▸ Work instruction
Write out, word for word, every line from the one containing "Termini e condizioni" through the last line of the records below, both ends included.

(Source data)
+ + + +

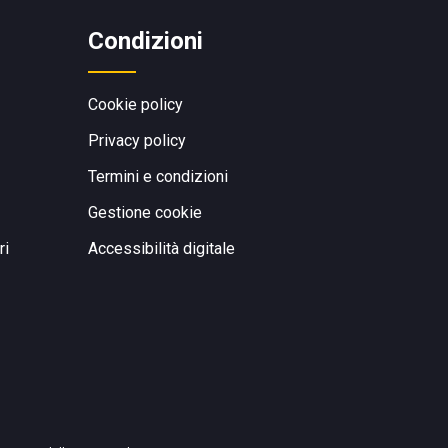
Condizioni
Cookie policy
Privacy policy
Termini e condizioni
Gestione cookie
ri
Accessibilità digitale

+ + + +

▸ Answer below
Termini e condizioni
Gestione cookie
ri
Accessibilità digitale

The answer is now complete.